• **Aim of the task**: Every entry below must be repeated exactly; skip the pictures.

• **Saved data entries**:

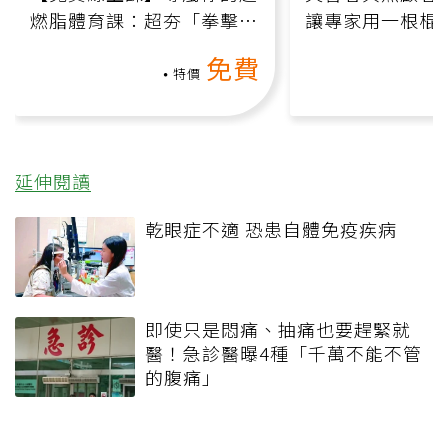
燃脂體育課：超夯「拳擊有
讓專家用一根棍
氧」高壓族在家釋放壓力無
何逆轉退化大腦
免費
負擔
課）
特價
延伸閱讀
乾眼症不適 恐患自體免疫疾病
即使只是悶痛、抽痛也要趕緊就
醫！急診醫曝4種「千萬不能不管
的腹痛」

• **Result of the task**:
燃脂體育課：超夯「拳擊有
讓專家用一根棍
氧」高壓族在家釋放壓力無
何逆轉退化大腦
免費
負擔
課）
特價
延伸閱讀
乾眼症不適 恐患自體免疫疾病
即使只是悶痛、抽痛也要趕緊就
醫！急診醫曝4種「千萬不能不管
的腹痛」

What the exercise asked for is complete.